Polsat chce mieć Małysza u siebie
Być może już niebawem dalekie skoki Adama Małysza widzowie będą śledzić nie w TVP, ale w komercyjnej stacji. Zakupem praw do transmisji konkursów zainteresowany jest bowiem Polsat.
„Przegląd Sportowy” poinformował, że Telewizja Polsat prowadzi negocjacje w sprawie kupna praw do transmisji konkursów Pucharu Świata w skokach narciarskich od sezonu 2008/2009 do 2010/2011.
- Rzeczywiście prowadzimy bardzo zaawansowane rozmowy z zagranicznymi pośrednikami w kwestii kupna praw telewizyjnych do PŚ w skokach narciarskich na trzy sezony – przyznał gazecie Marian Kmita, szef sportu w Polsacie. - Nie chodzi nawet o Małysza, ale o całą dyscyplinę, która w naszym kraju ma bardzo mocną pozycję – dodał.

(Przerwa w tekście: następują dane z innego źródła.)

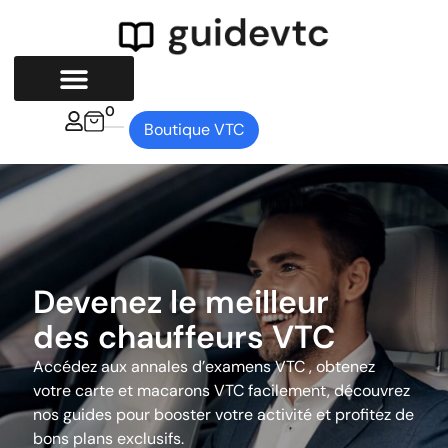
0
Guides VTC
Boutique VTC
Devenez le meilleur
des chauffeurs VTC
Accédez aux annales d’examens VTC , obtenez
votre carte et macarons VTC facilement, découvrez
nos guides pour booster votre activité et profitez de
bons plans exclusifs.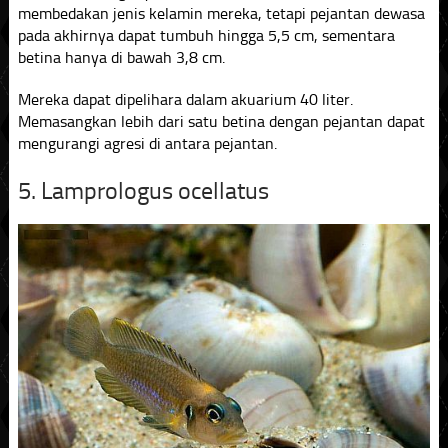
membedakan jenis kelamin mereka, tetapi pejantan dewasa
pada akhirnya dapat tumbuh hingga 5,5 cm, sementara
betina hanya di bawah 3,8 cm.
Mereka dapat dipelihara dalam akuarium 40 liter.
Memasangkan lebih dari satu betina dengan pejantan dapat
mengurangi agresi di antara pejantan.
5. Lamprologus ocellatus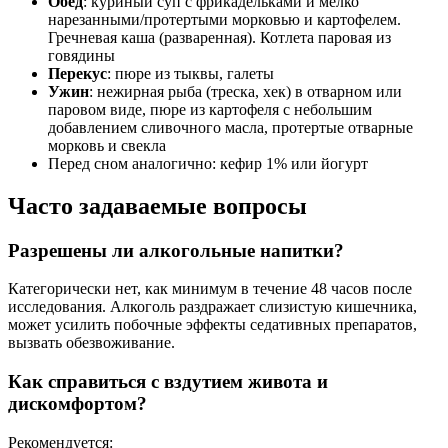
Обед
: куриный суп с фрикадельками и мелко
нарезанными/протертыми морковью и картофелем.
Гречневая каша (разваренная). Котлета паровая из
говядины
Перекус
: пюре из тыквы, галеты
Ужин
: нежирная рыба (треска, хек) в отварном или
паровом виде, пюре из картофеля с небольшим
добавлением сливочного масла, протертые отварные
морковь и свекла
Перед сном аналогично: кефир 1% или йогурт
Часто задаваемые вопросы
Разрешены ли алкогольные напитки?
Категорически нет, как минимум в течение 48 часов после
исследования. Алкоголь раздражает слизистую кишечника,
может усилить побочные эффекты седативных препаратов,
вызвать обезвоживание.
Как справиться с вздутием живота и
дискомфортом?
Рекомендуется: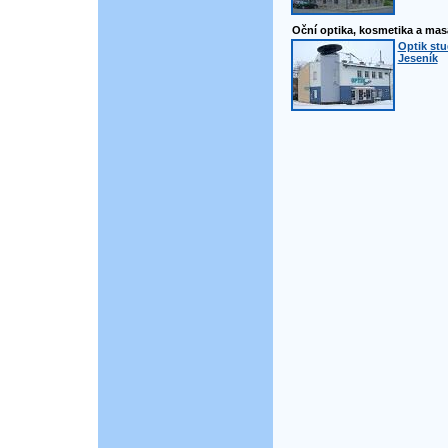
Oční optika, kosmetika a mas
Optik stu
Jeseník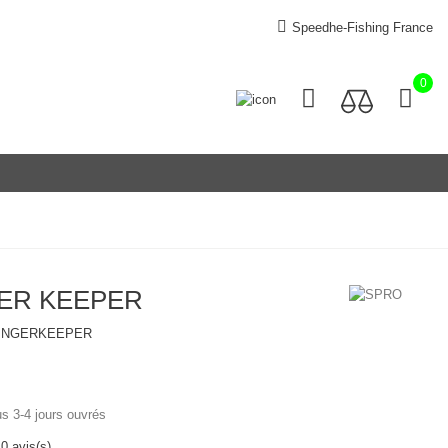
Speedhe-Fishing France
0
ER KEEPER
INGERKEEPER
us 3-4 jours ouvrés
0 avis(s)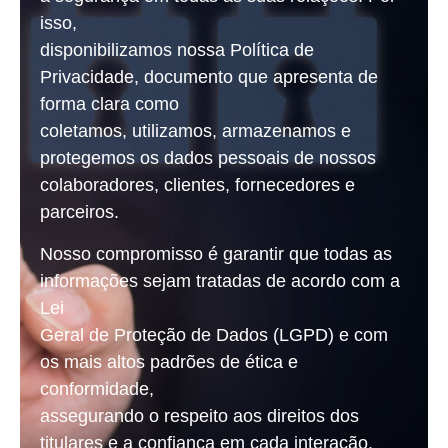
isso,
disponibilizamos nossa Política de
Privacidade, documento que apresenta de
forma clara como
coletamos, utilizamos, armazenamos e
protegemos os dados pessoais de nossos
colaboradores, clientes, fornecedores e
parceiros.
Nosso compromisso é garantir que todas as
informações sejam tratadas de acordo com a
Lei
Geral de Proteção de Dados (LGPD) e com
os mais altos padrões de ética e
conformidade,
assegurando o respeito aos direitos dos
titulares e a confiança em cada interação.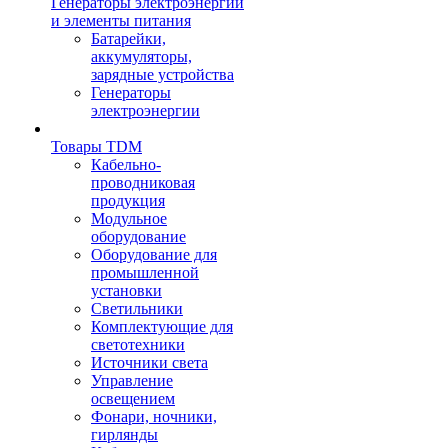
Генераторы электроэнергии
и элементы питания
Батарейки,
аккумуляторы,
зарядные устройства
Генераторы
электроэнергии
Товары TDM
Кабельно-
проводниковая
продукция
Модульное
оборудование
Оборудование для
промышленной
установки
Светильники
Комплектующие для
светотехники
Источники света
Управление
освещением
Фонари, ночники,
гирлянды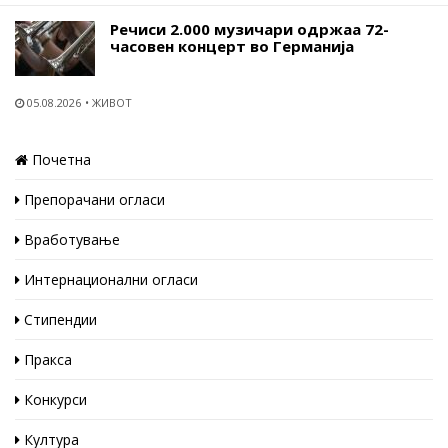
Речиси 2.000 музичари одржаа 72-
часовен концерт во Германија
05.08.2026
ЖИВОТ
Почетна
Препорачани огласи
Вработување
Интернационални огласи
Стипендии
Пракса
Конкурси
Култура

Telewizja Polska, która zawsze transmitowała konkursy, nie zamierza jednak oddać pola Polsatowi bez walki. - Pan Kmita ma prawo negocjować z pośrednikami; nikt nigdy nie powiedział, że TVP dostała to na wyłączność. Mogę jednak zapewnić, że skoków tak łatwo nie odpuścimy, bo interesowaliśmy się nimi od zawsze i dobrze za te transmisje płaciliśmy. I z tego co wiem, wszyscy byli zadowoleni – powiedział „Przeglądowi Sportowemu” Robert Korzeniowski, szef sportu w TVP.
Zapowiada się więc ostra rywalizacja, bo skoki narciarskie to prawdziwa kura znosząca złote jajka. Dzięki ostatnim sukcesom Adama Małysza i czwartemu zwycięstwu skoczka w klasyfikacji generalnej Pucharu Świata zawody znów przyciągają przed telewizory kilka milionów telewidzów, a za nimi zawsze idą reklamodawcy.

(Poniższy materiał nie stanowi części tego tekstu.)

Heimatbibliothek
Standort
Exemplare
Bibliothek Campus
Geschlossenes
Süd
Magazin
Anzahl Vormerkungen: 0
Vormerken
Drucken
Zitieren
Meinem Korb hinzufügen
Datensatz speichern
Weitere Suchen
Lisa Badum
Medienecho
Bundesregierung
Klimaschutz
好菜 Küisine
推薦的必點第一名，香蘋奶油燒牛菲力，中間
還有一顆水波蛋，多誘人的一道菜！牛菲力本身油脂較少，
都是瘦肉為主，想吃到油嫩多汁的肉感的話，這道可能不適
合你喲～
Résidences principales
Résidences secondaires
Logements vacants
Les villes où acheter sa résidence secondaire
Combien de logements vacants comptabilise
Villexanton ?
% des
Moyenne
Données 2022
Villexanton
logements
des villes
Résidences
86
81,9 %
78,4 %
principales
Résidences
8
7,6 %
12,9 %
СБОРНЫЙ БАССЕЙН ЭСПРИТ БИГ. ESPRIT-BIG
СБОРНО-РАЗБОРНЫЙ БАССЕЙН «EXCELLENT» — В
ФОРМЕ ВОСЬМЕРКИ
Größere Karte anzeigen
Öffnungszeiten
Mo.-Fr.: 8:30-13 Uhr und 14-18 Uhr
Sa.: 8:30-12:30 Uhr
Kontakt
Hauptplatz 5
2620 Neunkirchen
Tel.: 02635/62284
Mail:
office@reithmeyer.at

Według danych AGB Nielsen Media Research średnia widownia konkursów PŚ w sezonie 2006/2007 wyniosła ponad 5,5 mln widzów, czyli o ponad milion więcej niż w sezonie 2005/2006. Największą oglądalność miało wręczenie Adamowi Małyszowi „Złotej Kuli” w Planicy, które obejrzało ponad 8,7 mln osób.